As I was blogging about the kids writing, I had thought, maybe I should just commit to blogging each day  – or nearly. So stumbling – it felt stumbling- across Lanna Lee’s “in solidarity with her NaNoWriMo friends” line cemented it for me.

Then, I wondered if I should join the NaBloPoMo or just blog. Because, you know. I can’t just do something without over thinking it.

And I remembered that last November was a big writing month for me, too. Anna and Marc were in NZ for most of the month and my part of their journey was to blog each day. So maybe November is a good writing month for me.

So, why not.

NaBloPoMo 2011

(Thanks, LannaLee!)

The beginning

This blog has been in the beginning stages for five months now. How many times can you change your template? Why no posts until now? Perfectionism. I think about blogging often… just like I think about dusting. But then I quickly fill my plate with expectations of perfection followed with a second plate of fear of disappointing…. others, others expecations and preconceived notions, myself.
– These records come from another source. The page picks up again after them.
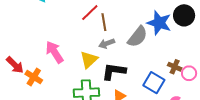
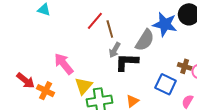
gray arrow: (107, 43) -> (115, 50), turned -35
yellow triangle: (89, 60) -> (84, 86), moved
black L-shape: (114, 71) -> (127, 62), moved

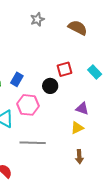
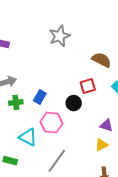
gray star: (37, 19) -> (60, 36), size x1.5
brown semicircle: (78, 28) -> (101, 60), moved
gray line: (33, 143) -> (57, 161), turned -55

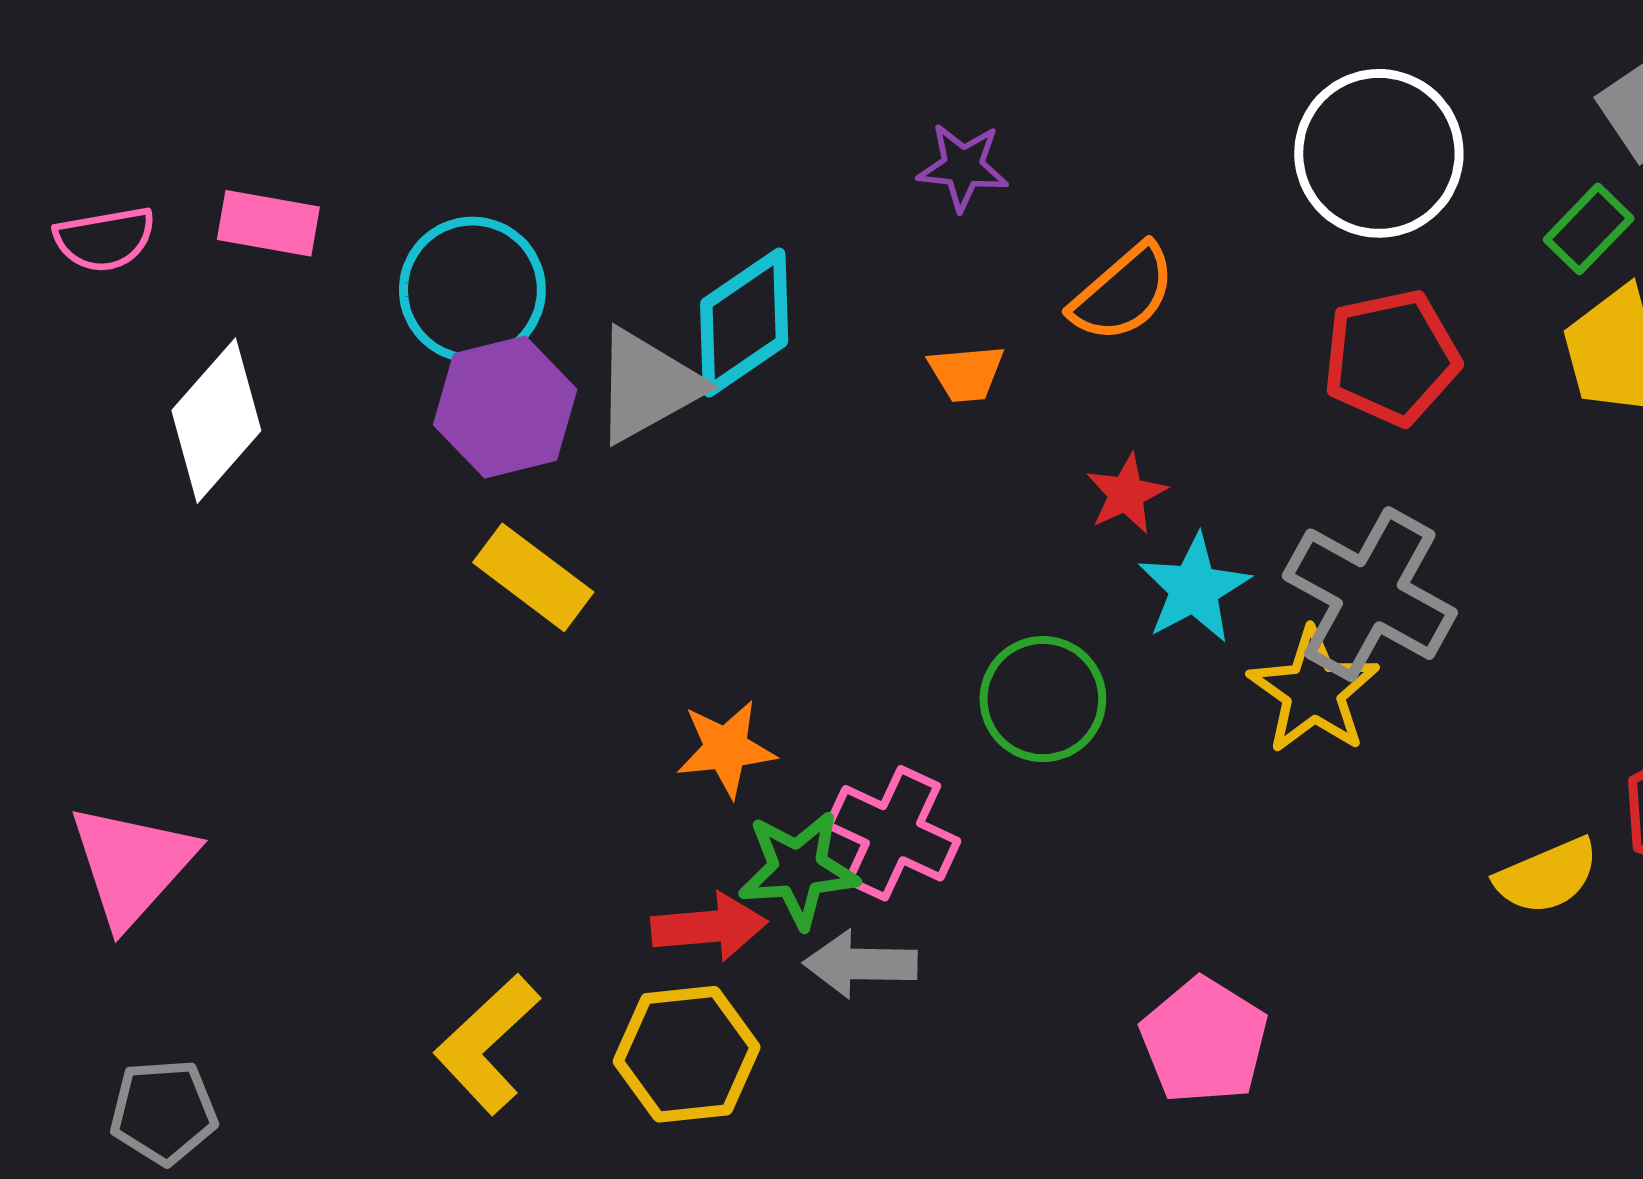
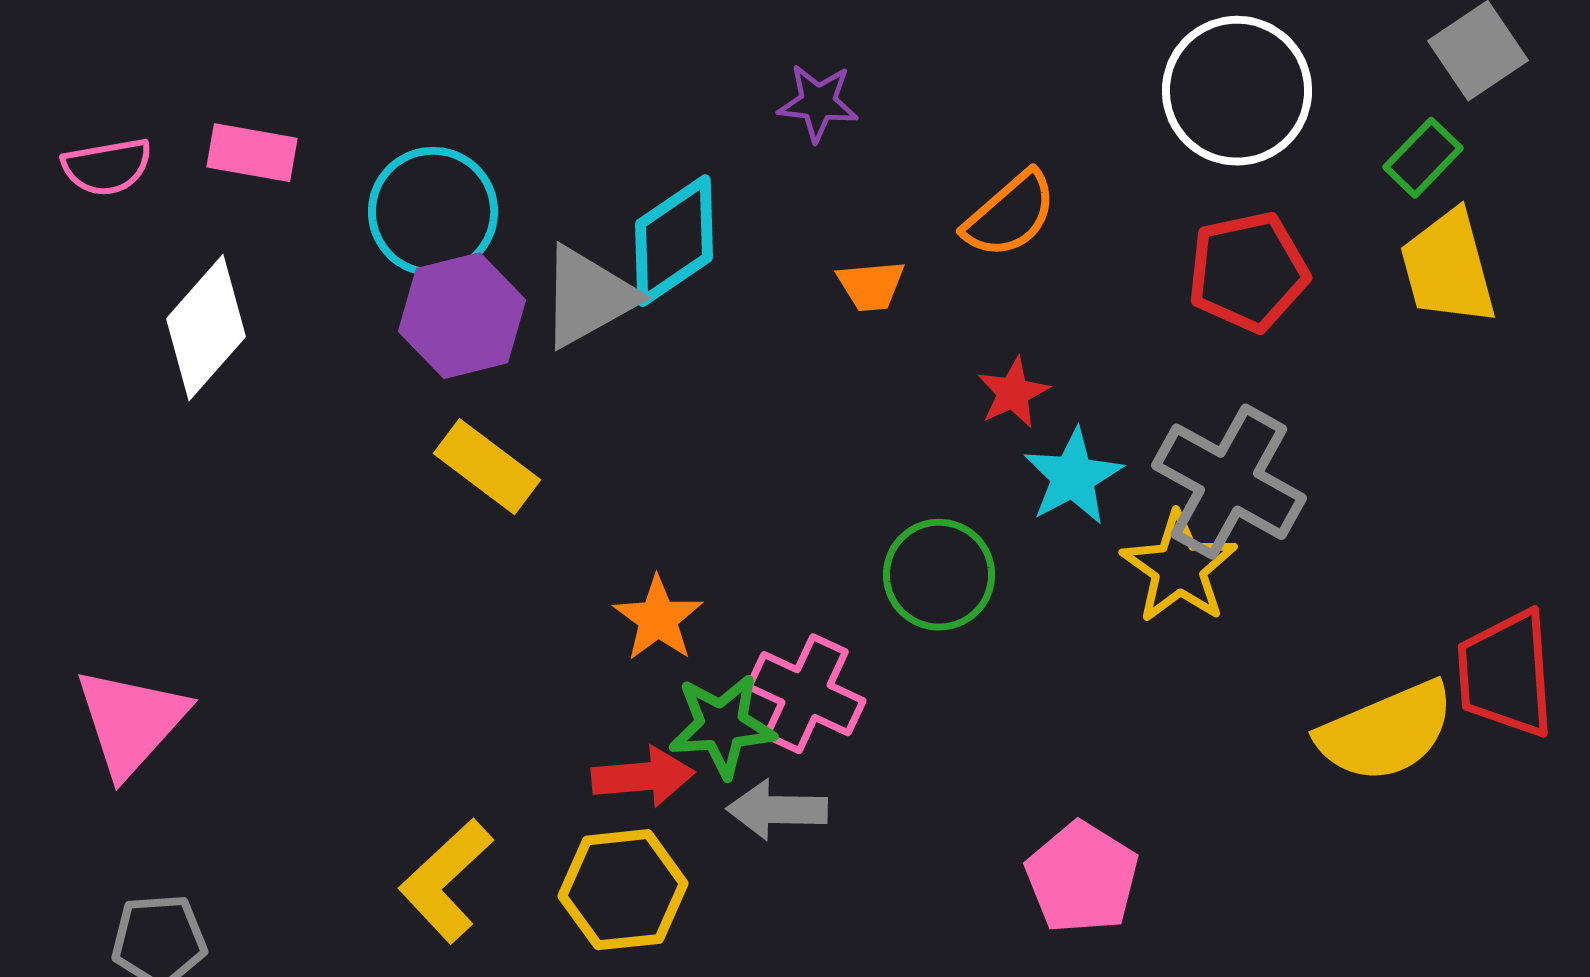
purple star: (963, 167) -> (818, 103), moved
orange star: (726, 749) -> (658, 619), turned -30
yellow semicircle: (1547, 876) -> (1386, 732), size x1.5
So let me begin my public blog experience by saying that this will be imperfect writing, inconsistent writing, sometimes irreverant writing, and if you think I’m doing it for anyone but myself, you are mistaken. I do hope that some will enjoy whatever I end up writing about. But I am not writing a family history. I am not writing a treatise on parenting or homeschooling. I am not writing about how to survive your first year as a church planter, or how to be a better wife to an extraverted extravert. Although, I’m sure all of this will come up.

I am making the fifteen minutes to post my first blog today because of two friends, mainly, and my ever faithful husband. Thanks for starting your own blog, Elisa. When I grow up I want to be like you. Robbi, when we were talking about roles last night, ‘writer’ was the last thing on my mind. When you described me that way, you simulataneously took the wind from my sails, and filled them up with fresh air. Marc, you’ve been telling me that this is part of me for as long as I’ve known. If everyone could have even just one of one you three friends in their lives…. gutsy, freedom, vision, color.